Tuesday, 25 April 2006
Monterey Grand Ballroom (Hyatt Regency Monterey)
Three new airborne observing technologies were synthesized in near-real time to obtain the time evolution of Hurricane Katrina's structure and intensity as it approached the Louisiana and Mississippi coasts. In situ GPS dropsondes, the new Stepped Frequency Microwave Radiometer and airborne Tail Doppler radar on NOAA WP-3D aircraft in addition to flight level observations at 3 km from a pair of WC-130J Air Force Reserve hurricane reconnaissance aircraft are used to synthesize storm structure prior to landfall. The observations show a remarkable transformation from a compact CAT4/5 storm late on Sept 28 to a broad, considerably weaker storm during the landfall process on Sept 29. A very similar structure is shown to exist as Wilma approached landfall over southern Florida, using high density surface observations in addition to the aircraft data. Wilma's transformation from the most intense CAT 5 system on record to the large, broad system that struck South Florida extended over a much longer time span than Katrina, and was aided by nearly 3 days over the northeast tip of Yucatan. In both cases, flight level winds at 700 mb in excess of 65 m/s coexisted with surface winds nearly 40% weaker. The TA Doppler radar showed the existence of a 700 mb jet, the SFMR showed the relatively low surface winds, and the GPS sondes measured the highly sheared boundary layer that accompanied this structure.
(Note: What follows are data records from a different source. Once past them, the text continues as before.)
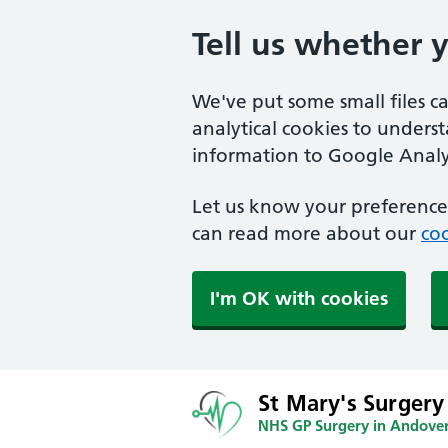
Tell us whether 
We've put some small files c
analytical cookies to unders
information to Google Analyt
Let us know your preference.
can read more about our
coo
I'm OK with cookies
St Mary's Surgery
NHS GP Surgery in Andove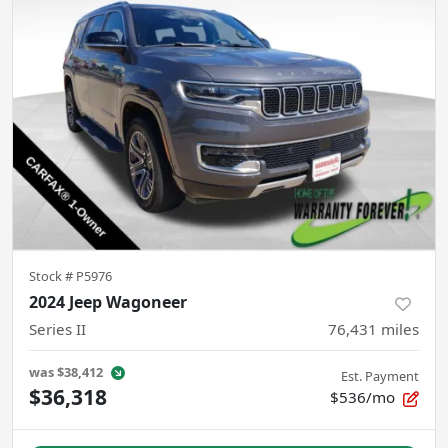
Stock #
P5976
2024 Jeep Wagoneer
Series II
76,431
miles
was
$38,412
Est. Payment
$36,318
$536/mo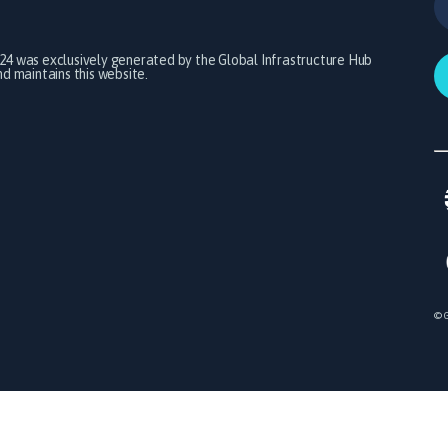
024 was exclusively generated by the Global Infrastructure Hub
 maintains this website.
© G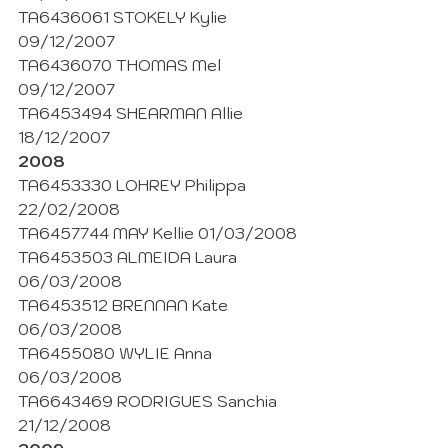
TA6436061 STOKELY Kylie  
09/12/2007
TA6436070 THOMAS Mel 
09/12/2007
TA6453494 SHEARMAN Allie 
18/12/2007
2008
TA6453330 LOHREY Philippa 
22/02/2008
TA6457744 MAY Kellie 01/03/2008
TA6453503 ALMEIDA Laura 
06/03/2008
TA6453512 BRENNAN Kate 
06/03/2008
TA6455080 WYLIE Anna 
06/03/2008
TA6643469 RODRIGUES Sanchia 
21/12/2008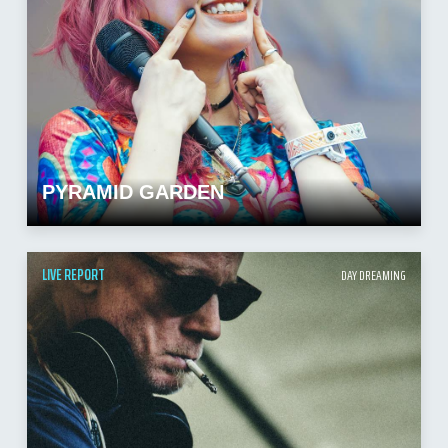
PYRAMID GARDEN
LIVE REPORT
DAY DREAMING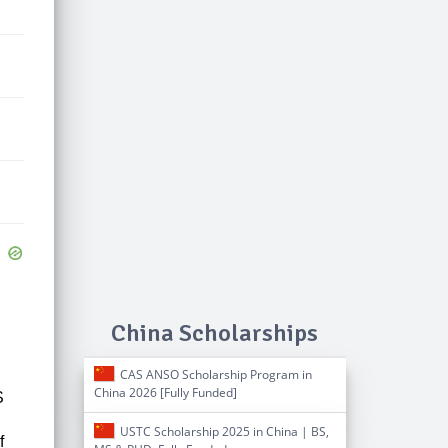
China Scholarships
CAS ANSO Scholarship Program in
China 2026 [Fully Funded]
S
USTC Scholarship 2025 in China | BS,
f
WSR 88D Doppler radar data within 20 km of the Slidell and Miami radars demonstrated the existence of boundary layer wind streaks, possible roll vortices', in both Katrina and Wilma. These features were aligned with the wind with cross-wind scales that varied from 500 to 1500 m and along-wind scales of several km. These features had trough to crest velocity amplitudes of 10-15 m/s. At the surface these perturbations would have had periods of 4-6 minutes in Katrina and 1-2 minutes in Wilma, determined by the factor of two difference in storm speed between the two storms. Implications of these structure features for estimation of peak surface sustained winds at landfall will be discussed.